Wednesday, January 26, 2011

Radiant Law Illuminates the London Legal Scene

As a follow-up on my earlier post about new and innovative law firm models coming out of the UK, this past week I was able to catch up with Alex Hamilton, formerly of Latham & Watkins, now a founder and principal at Radiant.law.

Alex and a handful of colleagues from several leading law firms and in-house legal teams have banded together to launch a boutique called radiant.law that specialises in outsourcing, technology and commercial work.

The endeavor has created a reasonably large splash in the London legal scene due to the unique nature of the firm which is predicated on fixed pricing, senior-level staffing, and the expansive use of an offshore legal process outsourcing vendor to deliver much of the necessary legal support services.

Alex offered some behind-the-scenes insight into radiant.law as well as some interesting projections for the rapidly changing legal market in London. As far as Radiant’s view for its role in the market, Alex explained, “We’re not interested in changing the legal market, but believe the legal market will become more diverse. Clients simply need more choice for how they purchase their legal services. Throughout our work at our respective firms before coming to Radiant we always thought there had to be smarter ways of doing this."

At Fronterion, we’ve often speculated on whether law firms will end up acting more like LPOs or if LPOs will begin to embrace more law firm-like characteristics. In a strong shift towards the former, Alex outlined a number of strategies that Radiant picked up from their selected LPO provider, Pangea3. “For example, we’re adopting the Pangea3 approach of building playbooks for the more repeatable work. These play books outline the preferred and fall back positions on common issues that are used by Pangea3 staff. Using this more process-driven approach, alongside better checklists for all lawyers working on the matter, allow us to deliver a more consistent and better value product to clients,” Alex said.

On the decision to make LPO a prominent part of Radiant and the significance of LPOs’ unique approach to deliver high-quality work, Alex noted that, “What jumped out of me almost immediately when we started working with our LPO was the quality, structure and process, the entrepreneurial and innovative attitude and how they kept refining their processes.”

“At Radiant we’re all outsourcing lawyers so we know how the outsourcing market has evolved in other industry sectors.
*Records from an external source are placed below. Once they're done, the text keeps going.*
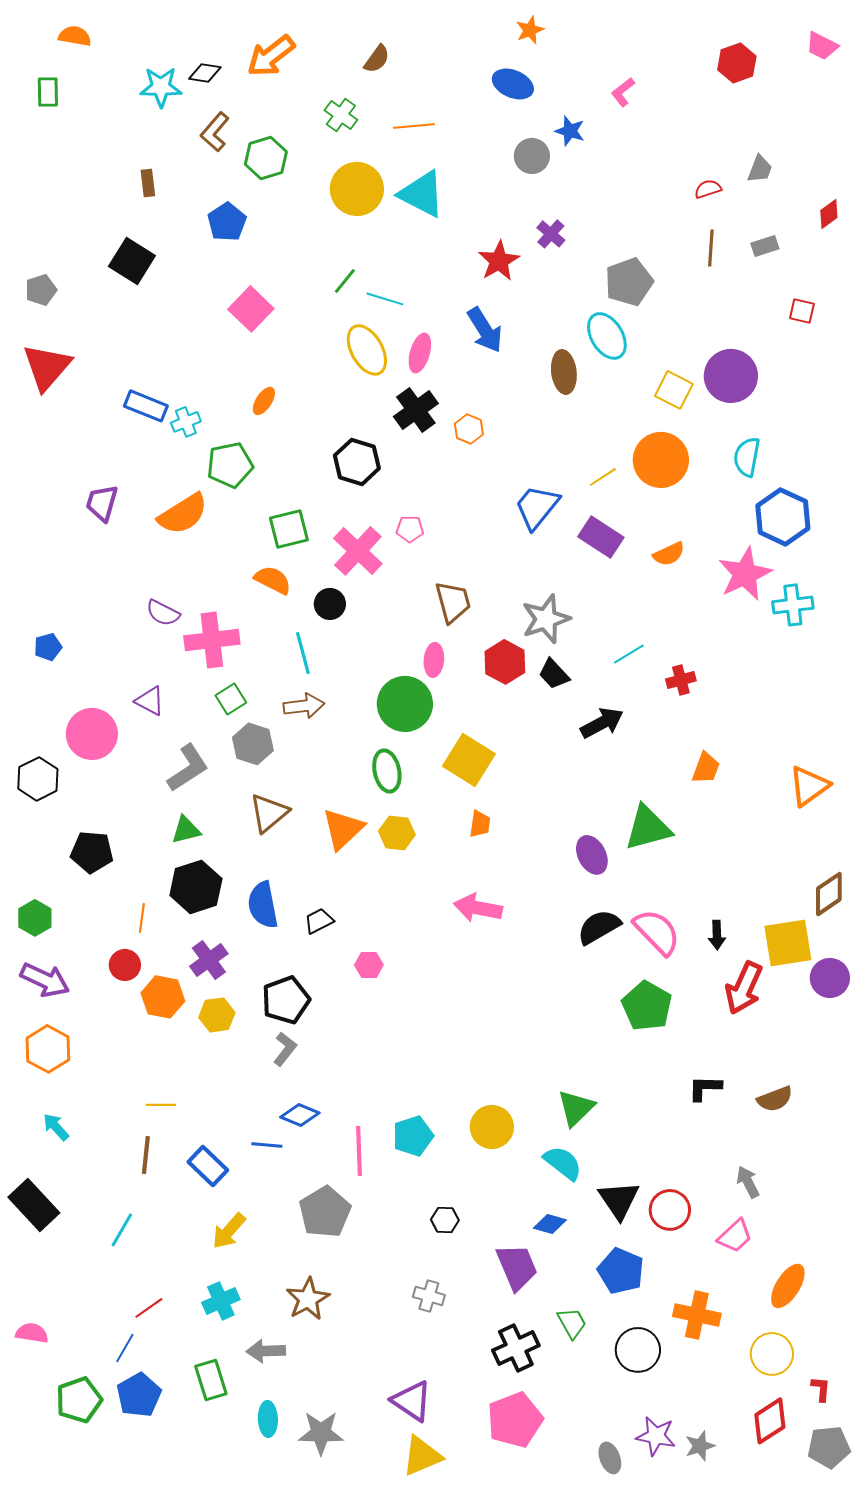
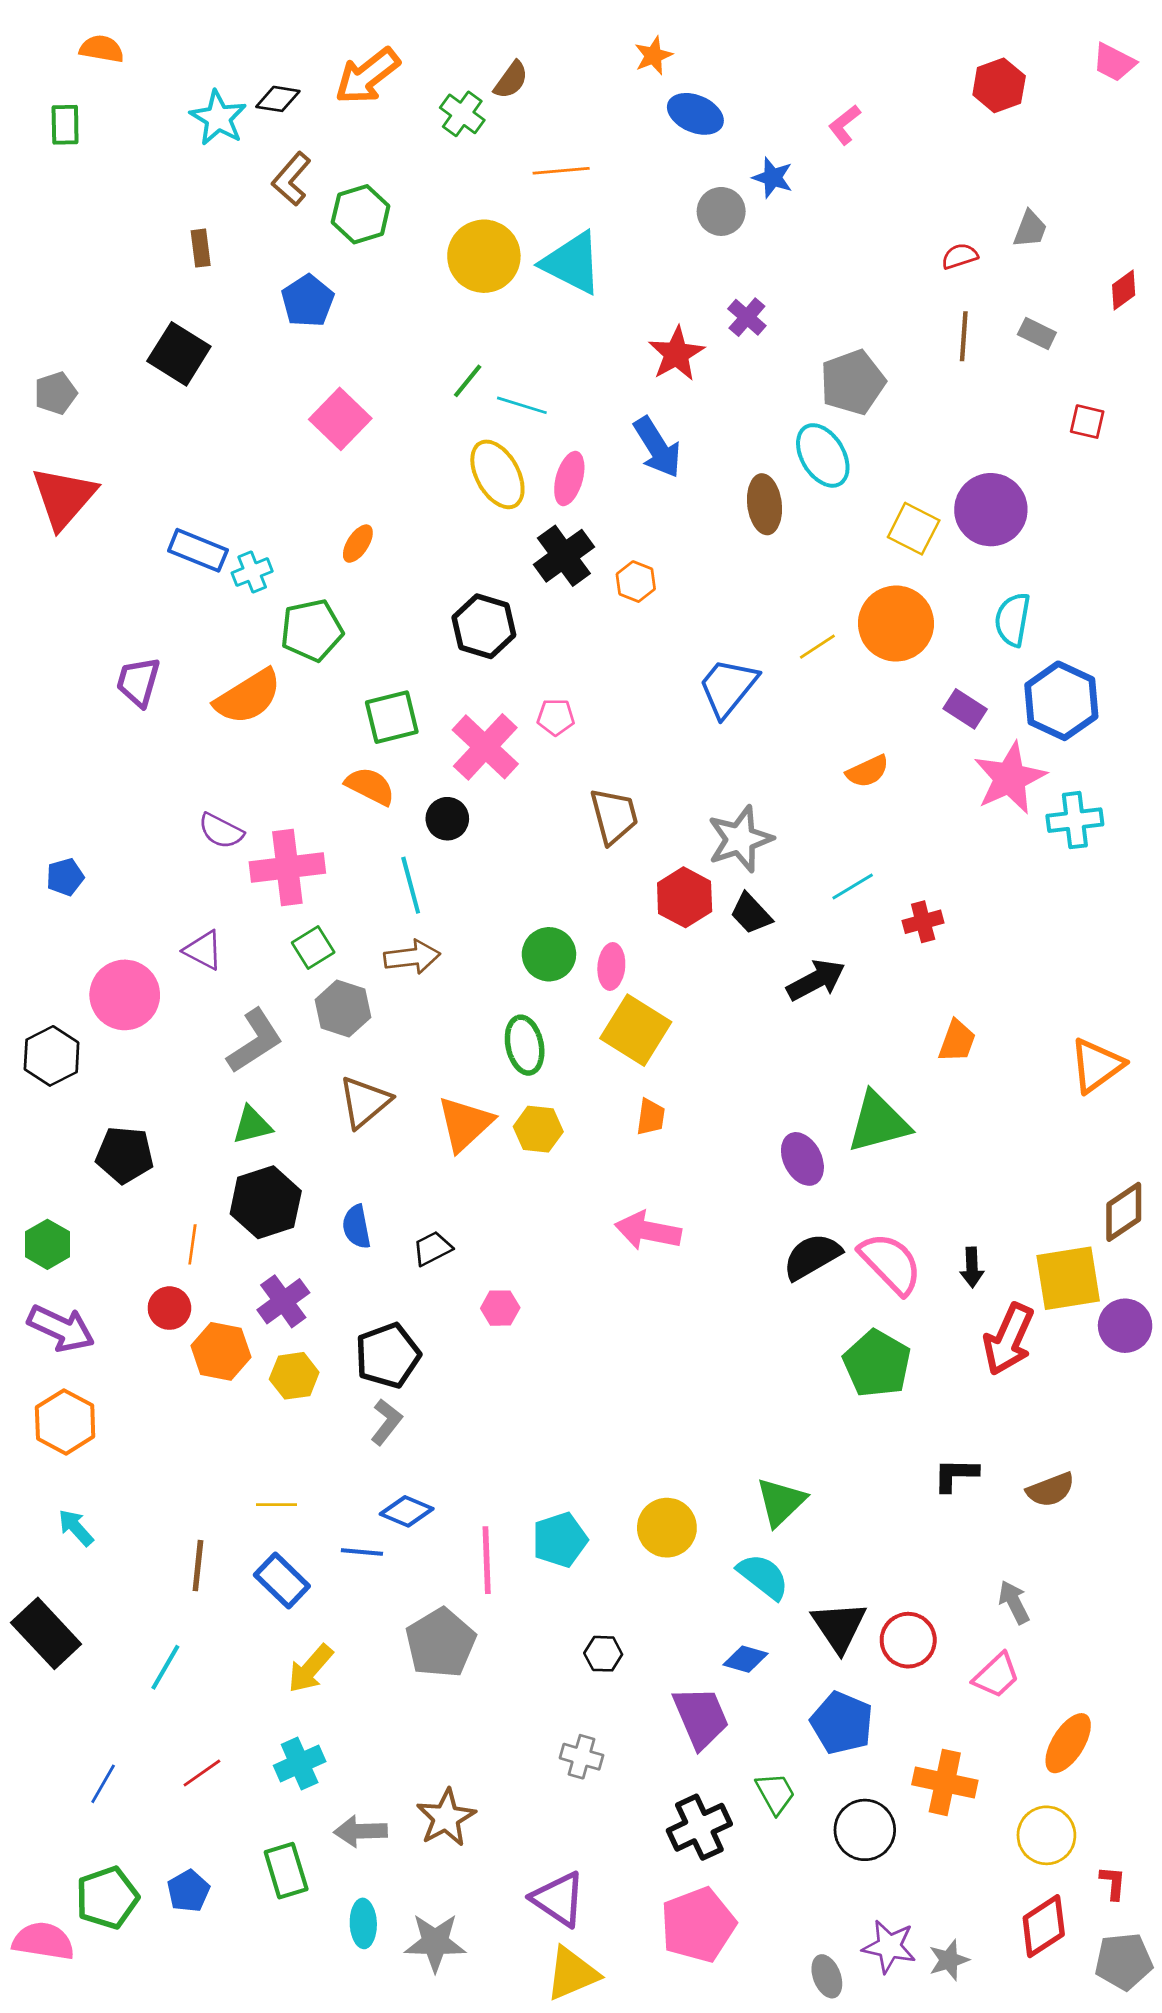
orange star: (530, 30) -> (653, 56), moved
cyan star: (161, 87) -> (218, 118), turned 30
green cross: (341, 115) -> (462, 114), moved
gray rectangle: (765, 246) -> (1037, 333), turned 44
purple rectangle: (601, 537) -> (965, 709), moved, size x0.7
orange semicircle: (669, 554) -> (868, 771), moved
pink ellipse: (434, 660) -> (611, 966), moved
green circle: (405, 704) -> (549, 954), size x0.7
blue semicircle: (263, 905) -> (357, 1227), size x0.7
yellow line: (161, 1105) -> (277, 1505), moved
brown star: (308, 1299) -> (446, 1818), moved
pink semicircle: (32, 1333) -> (43, 1941), moved, size x1.4
blue line: (125, 1348) -> (103, 1784), moved
blue pentagon: (139, 1395) -> (188, 1891), size x0.7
Essentially, firms who first went offshore for labor arbitrage are now going to India to get the expertise of process-driven service delivery. We’re really starting to see this in the legal process outsourcing sector. The rigor of the LPO’s approach is very important to delivering better quality products to clients.”

On the role that legal outsourcing will play in their day-to-day work at Radiant, Alex noted, “The primary role of the LPO for larger deals will be keeping all of the transactional documents in good shape – particularly overnight. This not only improves quality, but the deal velocity. We can also offer better value fixed price support for the smaller day-to-day contracts where we can use Pangea3 to do initial reviews and mark-ups under our supervision. Going forward, we’re going to keep looking for ways to increase how we work together with our legal outsourcing vendor.”

On client interfacing: “We take full responsibility for the work product at Radiant so we’re always checking everything. We are also the people who the client deals with and we will be in the negotiations.”

Critics are skeptical about the ability of the Radiant’s exclusively senior-level team to scale up their time to make the practice viable, particularly without the help of junior-level assistants. Certainly much of Radiant’s success is predicated on its ability to leverage lower-level tasks with their LPO provider. Alex noted, “We hope to remain nimble and very open to adjusting our model to what works, but for the time being, I really think that we’re on to something.”

One small step for a boutique technology firm, one giant step for what law firms may look like in the future.